The Tax Court Agrees with the IRS

The lack of contracts between Fleischer’s S Corp and Mass Mutual and LPL proved to be Fleischer’s undoing. In describing the appropriate law, the Tax Court opinion notes a first principle of income tax, namely that “income must be taxed to him who earned it.” The opinion goes on to state that “for almost as long as this first principle of income taxation has been in place, the principle that a corporation is a separate taxable entity has been, too.”

The opinion goes on to discuss the key to reconciling these principles:

Because it is impractical to apply a simplistic “who earned the income” test when the Court’s choices are a corporation and its service-provider employee, the question has evolved to one of “who controls the earning of the income.”

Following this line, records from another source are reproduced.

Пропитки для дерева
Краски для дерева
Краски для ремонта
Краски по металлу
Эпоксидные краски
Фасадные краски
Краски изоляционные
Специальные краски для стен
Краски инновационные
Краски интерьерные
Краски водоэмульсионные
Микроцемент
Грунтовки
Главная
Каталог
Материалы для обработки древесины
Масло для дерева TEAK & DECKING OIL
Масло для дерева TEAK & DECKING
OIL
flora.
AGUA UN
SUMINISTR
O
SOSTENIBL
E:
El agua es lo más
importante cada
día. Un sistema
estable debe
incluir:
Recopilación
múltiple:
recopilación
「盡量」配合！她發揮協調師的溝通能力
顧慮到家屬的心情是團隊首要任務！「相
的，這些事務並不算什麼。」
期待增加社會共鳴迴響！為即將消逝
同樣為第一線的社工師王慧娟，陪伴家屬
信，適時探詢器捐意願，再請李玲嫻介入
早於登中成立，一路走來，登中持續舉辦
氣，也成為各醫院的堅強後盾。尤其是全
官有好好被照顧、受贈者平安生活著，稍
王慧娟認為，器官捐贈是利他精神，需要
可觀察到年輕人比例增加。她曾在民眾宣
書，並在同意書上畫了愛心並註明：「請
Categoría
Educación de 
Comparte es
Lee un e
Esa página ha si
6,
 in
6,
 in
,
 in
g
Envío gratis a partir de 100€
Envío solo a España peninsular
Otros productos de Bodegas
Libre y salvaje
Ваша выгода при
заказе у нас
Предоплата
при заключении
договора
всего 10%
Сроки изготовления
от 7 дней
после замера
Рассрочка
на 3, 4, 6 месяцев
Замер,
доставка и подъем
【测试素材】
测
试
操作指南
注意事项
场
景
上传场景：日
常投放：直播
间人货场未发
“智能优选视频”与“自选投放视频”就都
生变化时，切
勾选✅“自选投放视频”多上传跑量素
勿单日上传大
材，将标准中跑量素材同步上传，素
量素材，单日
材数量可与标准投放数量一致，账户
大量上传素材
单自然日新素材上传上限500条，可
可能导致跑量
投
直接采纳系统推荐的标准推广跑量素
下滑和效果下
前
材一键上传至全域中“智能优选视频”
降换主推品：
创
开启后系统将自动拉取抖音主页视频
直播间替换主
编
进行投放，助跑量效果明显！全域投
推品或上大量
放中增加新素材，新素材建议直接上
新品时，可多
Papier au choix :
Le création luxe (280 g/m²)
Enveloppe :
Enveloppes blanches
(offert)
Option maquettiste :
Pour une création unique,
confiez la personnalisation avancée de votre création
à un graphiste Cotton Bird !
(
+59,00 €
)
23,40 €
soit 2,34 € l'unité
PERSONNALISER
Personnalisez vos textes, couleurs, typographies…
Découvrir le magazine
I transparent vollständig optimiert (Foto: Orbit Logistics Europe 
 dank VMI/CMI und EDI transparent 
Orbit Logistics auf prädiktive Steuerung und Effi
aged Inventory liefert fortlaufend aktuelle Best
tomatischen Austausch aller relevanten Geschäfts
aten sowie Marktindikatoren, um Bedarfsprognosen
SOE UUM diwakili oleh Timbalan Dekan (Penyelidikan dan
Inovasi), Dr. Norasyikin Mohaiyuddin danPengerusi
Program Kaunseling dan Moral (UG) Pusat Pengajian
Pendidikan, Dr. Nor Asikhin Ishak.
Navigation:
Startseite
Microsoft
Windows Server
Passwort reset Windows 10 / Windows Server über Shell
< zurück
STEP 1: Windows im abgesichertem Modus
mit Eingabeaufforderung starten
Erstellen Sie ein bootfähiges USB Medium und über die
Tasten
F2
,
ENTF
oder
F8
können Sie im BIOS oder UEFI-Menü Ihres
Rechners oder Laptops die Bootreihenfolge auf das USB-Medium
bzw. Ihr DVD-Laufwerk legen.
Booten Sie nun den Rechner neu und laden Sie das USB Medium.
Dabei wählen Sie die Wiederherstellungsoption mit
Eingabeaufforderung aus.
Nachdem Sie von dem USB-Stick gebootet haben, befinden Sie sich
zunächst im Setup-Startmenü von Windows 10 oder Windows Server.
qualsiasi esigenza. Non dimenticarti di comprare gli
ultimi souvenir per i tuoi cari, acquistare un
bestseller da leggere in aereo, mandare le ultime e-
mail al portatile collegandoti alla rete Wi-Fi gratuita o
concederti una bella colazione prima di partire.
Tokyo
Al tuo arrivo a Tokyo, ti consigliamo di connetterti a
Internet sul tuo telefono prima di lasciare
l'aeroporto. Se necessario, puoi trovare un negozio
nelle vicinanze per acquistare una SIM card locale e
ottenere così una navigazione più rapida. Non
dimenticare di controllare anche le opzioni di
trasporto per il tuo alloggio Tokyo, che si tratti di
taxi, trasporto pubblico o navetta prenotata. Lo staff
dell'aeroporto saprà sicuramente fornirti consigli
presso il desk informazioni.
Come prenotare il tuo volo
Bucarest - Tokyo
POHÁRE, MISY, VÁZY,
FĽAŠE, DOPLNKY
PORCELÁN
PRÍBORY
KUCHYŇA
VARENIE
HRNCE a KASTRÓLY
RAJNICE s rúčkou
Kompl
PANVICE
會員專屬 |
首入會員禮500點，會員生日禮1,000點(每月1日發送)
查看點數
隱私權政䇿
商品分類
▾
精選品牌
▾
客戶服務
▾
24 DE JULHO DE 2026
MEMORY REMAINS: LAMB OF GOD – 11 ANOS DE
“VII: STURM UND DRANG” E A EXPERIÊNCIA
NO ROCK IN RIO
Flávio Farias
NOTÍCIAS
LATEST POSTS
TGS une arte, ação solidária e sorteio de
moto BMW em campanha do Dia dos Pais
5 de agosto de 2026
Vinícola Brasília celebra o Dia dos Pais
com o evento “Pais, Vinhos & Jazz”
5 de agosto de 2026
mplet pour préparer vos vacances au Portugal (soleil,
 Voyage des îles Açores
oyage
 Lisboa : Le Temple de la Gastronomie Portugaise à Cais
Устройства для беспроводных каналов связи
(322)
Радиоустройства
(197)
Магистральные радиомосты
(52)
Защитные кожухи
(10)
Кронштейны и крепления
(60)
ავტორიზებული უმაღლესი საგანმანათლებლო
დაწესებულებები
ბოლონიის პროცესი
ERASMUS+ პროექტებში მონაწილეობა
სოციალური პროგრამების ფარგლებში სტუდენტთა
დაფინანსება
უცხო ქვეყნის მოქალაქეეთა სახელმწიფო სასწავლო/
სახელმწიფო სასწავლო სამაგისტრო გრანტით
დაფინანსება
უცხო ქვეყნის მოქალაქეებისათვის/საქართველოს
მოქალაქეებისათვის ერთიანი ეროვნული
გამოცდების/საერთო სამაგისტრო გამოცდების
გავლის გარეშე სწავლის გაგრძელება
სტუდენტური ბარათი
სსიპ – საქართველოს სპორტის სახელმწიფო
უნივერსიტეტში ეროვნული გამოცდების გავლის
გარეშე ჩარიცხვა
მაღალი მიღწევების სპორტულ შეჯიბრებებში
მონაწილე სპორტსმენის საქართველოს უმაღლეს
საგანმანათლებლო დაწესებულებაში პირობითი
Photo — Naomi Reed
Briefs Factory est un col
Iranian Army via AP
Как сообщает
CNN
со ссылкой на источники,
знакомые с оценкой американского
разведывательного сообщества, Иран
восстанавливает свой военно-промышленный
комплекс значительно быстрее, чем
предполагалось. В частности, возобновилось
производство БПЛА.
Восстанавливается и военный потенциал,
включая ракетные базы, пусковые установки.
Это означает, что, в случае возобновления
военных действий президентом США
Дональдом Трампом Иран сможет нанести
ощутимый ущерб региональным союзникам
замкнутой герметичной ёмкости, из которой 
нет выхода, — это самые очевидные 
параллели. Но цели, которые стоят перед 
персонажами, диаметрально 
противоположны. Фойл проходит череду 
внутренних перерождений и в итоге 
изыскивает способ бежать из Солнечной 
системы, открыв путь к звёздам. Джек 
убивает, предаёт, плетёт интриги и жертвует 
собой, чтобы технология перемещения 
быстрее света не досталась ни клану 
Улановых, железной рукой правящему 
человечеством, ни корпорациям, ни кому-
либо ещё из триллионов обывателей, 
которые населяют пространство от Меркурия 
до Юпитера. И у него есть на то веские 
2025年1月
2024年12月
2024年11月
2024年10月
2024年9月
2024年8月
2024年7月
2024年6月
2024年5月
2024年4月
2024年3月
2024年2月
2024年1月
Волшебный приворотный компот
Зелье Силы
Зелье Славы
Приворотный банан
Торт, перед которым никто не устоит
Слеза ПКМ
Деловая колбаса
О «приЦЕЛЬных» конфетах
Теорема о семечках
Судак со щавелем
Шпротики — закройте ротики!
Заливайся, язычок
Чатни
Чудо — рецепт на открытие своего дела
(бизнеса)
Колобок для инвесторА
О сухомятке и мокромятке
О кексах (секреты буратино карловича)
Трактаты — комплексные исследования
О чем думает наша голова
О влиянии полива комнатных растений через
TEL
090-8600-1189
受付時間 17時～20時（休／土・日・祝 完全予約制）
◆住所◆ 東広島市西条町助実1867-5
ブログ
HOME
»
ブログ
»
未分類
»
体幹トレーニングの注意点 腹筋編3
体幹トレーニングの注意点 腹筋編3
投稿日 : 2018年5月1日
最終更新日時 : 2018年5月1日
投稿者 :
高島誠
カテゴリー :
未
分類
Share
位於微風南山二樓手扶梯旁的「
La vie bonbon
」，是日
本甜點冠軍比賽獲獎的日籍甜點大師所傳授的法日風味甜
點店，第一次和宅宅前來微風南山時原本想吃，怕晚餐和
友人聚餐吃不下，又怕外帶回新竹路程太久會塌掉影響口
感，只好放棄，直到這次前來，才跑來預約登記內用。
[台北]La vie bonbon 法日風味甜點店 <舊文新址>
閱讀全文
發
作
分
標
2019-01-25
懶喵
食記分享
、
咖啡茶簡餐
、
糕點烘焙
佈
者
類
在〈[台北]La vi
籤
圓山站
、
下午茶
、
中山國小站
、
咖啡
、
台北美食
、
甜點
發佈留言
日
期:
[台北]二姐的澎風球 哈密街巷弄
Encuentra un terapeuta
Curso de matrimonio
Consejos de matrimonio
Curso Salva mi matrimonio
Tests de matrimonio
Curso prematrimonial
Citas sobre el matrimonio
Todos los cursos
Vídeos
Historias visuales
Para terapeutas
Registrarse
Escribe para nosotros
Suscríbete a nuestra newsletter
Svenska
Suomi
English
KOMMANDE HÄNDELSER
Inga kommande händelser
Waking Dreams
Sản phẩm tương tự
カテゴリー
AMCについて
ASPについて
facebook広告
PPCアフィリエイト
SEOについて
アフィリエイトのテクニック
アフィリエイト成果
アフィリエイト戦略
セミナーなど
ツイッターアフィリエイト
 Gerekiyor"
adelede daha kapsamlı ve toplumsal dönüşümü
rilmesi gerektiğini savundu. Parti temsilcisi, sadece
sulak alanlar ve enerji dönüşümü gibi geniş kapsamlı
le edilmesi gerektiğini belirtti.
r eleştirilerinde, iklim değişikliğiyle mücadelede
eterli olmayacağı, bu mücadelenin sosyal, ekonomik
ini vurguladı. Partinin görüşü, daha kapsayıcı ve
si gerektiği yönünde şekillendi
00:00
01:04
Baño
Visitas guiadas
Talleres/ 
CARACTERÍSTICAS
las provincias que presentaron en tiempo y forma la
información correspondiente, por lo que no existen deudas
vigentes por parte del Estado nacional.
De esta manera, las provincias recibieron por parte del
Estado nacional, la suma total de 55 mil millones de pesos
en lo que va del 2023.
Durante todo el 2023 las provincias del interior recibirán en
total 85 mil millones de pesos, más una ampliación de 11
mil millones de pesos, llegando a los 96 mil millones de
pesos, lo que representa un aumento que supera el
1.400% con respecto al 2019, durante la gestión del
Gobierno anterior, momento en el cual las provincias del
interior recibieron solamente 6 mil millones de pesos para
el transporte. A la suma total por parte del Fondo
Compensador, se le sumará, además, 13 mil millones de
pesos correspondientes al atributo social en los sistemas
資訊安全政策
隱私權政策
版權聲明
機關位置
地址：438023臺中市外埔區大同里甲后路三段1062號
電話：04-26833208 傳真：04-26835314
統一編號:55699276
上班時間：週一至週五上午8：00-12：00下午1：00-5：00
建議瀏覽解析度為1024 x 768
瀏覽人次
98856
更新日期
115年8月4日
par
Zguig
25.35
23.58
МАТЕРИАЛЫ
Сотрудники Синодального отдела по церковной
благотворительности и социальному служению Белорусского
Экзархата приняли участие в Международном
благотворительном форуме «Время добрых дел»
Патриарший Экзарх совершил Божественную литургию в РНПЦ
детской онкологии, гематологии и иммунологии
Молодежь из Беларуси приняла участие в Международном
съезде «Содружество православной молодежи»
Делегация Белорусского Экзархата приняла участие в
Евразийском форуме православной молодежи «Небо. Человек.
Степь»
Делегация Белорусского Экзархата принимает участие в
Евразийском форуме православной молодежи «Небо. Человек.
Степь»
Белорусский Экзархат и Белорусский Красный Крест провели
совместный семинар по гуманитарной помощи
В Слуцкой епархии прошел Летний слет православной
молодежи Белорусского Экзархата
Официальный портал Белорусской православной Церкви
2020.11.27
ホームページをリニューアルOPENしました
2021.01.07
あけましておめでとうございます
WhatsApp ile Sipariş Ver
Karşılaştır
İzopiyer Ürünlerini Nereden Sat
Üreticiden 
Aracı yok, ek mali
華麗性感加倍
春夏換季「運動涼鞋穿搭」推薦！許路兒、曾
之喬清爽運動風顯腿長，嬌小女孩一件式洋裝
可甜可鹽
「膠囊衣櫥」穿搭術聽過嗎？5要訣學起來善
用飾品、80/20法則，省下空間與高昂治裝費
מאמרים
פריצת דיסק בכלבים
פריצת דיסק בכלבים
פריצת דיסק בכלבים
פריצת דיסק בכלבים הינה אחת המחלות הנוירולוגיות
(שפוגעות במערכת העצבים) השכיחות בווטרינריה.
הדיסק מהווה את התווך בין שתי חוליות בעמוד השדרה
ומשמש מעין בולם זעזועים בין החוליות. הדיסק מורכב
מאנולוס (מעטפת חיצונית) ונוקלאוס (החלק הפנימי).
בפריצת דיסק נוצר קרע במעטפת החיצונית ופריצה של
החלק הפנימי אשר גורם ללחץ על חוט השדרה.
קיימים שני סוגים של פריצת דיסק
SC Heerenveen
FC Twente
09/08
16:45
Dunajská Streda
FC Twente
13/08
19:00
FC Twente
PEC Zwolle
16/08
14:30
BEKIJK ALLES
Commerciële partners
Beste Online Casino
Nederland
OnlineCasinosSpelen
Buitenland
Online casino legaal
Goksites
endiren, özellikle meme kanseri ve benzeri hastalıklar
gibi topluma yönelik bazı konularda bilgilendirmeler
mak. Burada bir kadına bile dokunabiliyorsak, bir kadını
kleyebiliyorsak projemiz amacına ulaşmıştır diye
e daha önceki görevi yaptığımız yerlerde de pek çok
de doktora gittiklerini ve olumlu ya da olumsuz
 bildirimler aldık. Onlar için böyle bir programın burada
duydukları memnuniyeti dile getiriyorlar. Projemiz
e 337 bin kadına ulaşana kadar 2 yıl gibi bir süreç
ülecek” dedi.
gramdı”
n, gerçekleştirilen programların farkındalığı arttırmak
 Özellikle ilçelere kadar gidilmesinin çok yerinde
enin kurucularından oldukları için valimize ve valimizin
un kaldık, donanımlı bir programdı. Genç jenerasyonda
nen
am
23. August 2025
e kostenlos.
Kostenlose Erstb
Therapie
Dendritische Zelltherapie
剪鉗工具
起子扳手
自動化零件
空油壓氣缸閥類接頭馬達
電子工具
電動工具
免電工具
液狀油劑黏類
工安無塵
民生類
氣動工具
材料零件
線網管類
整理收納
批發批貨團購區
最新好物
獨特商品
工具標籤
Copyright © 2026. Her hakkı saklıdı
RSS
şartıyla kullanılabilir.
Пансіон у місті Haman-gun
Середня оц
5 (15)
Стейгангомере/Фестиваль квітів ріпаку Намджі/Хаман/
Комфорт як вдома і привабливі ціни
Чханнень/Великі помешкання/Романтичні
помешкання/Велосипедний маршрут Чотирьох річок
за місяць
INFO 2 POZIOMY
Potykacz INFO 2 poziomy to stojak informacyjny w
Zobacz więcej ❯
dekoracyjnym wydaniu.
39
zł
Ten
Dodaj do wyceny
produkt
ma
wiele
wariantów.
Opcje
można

To determine if the corporation and not the shareholder controls the earning the opinion notes that the case law looks to two requirements:

(1) the individual providing the services must be an employee of the corporation whom the corporation can direct and control in a meaningful sense, and

(2) there must exist between the corporation and the person or entity using the services a contract or similar indicium recognizing the corporation’s controlling position.

While here Fleischer satisfied the first requirement he flunked the second due to the lack of a contractual relationship between the S Corp and the brokerage companies. In other words, there was no recognition from Mass Mutual or LPL that the S Corp had control over Fleischer even though the agreement that Fleischer and the S Corp signed had the bells and whistles that would satisfy the first requirement. Fleischer was an employee of the S corporation and it had the contractual power to control him, but there was not enough to show that Mass Mutual and LPL recognized the control that the S Corporation had the contractual power to exercise over Fleischer.

What about Fleischer’s argument concerning the practical difficulties associated with registering the S Corp under federal securities laws? According to the Tax Court, it did not matter:

Petitioner testified that it would be overly burdensome and “would cost millions and millions of dollars” for [the S Corp] to register under the Act, but he offered no other evidence to corroborate his testimony. The fact that [the S corp] was not registered, thus preventing it from engaging in the sale of securities, does not allow petitioner to assign the income he earned in his personal capacity to [his S Corp]. See Jones v. Commissioner, 64 T.C. 1066 (1975) (holding that a court reporter improperly assigned income to his personal service corporation because a court reporter was legally required to be an individual, and although the corporation was a valid entity, by law it could not perform such services).

Final Thoughts

Fleischer apparently followed his tax advisors’ advice in setting up his personal service S Corporation under state law. That is a necessary but not sufficient condition to have those entities be treated as the rightful earner of service income. As the Fleischer opinion shows, the party paying the service income must expressly recognize that the separate corporate entity has legal and actual authority over the individual. By failing to dot the i’s and then cross the t’s, the IRS, as here, can allocate income to the individual and leave the shareholder/employee with self-employment tax in the same manner as if there were no S corporation in the first instance. The opinion is a red flag for small business taxpayers who may not follow the exact letter of tax advice or for advisors who may not carefully detail all the steps needed to get the appropriate tax result.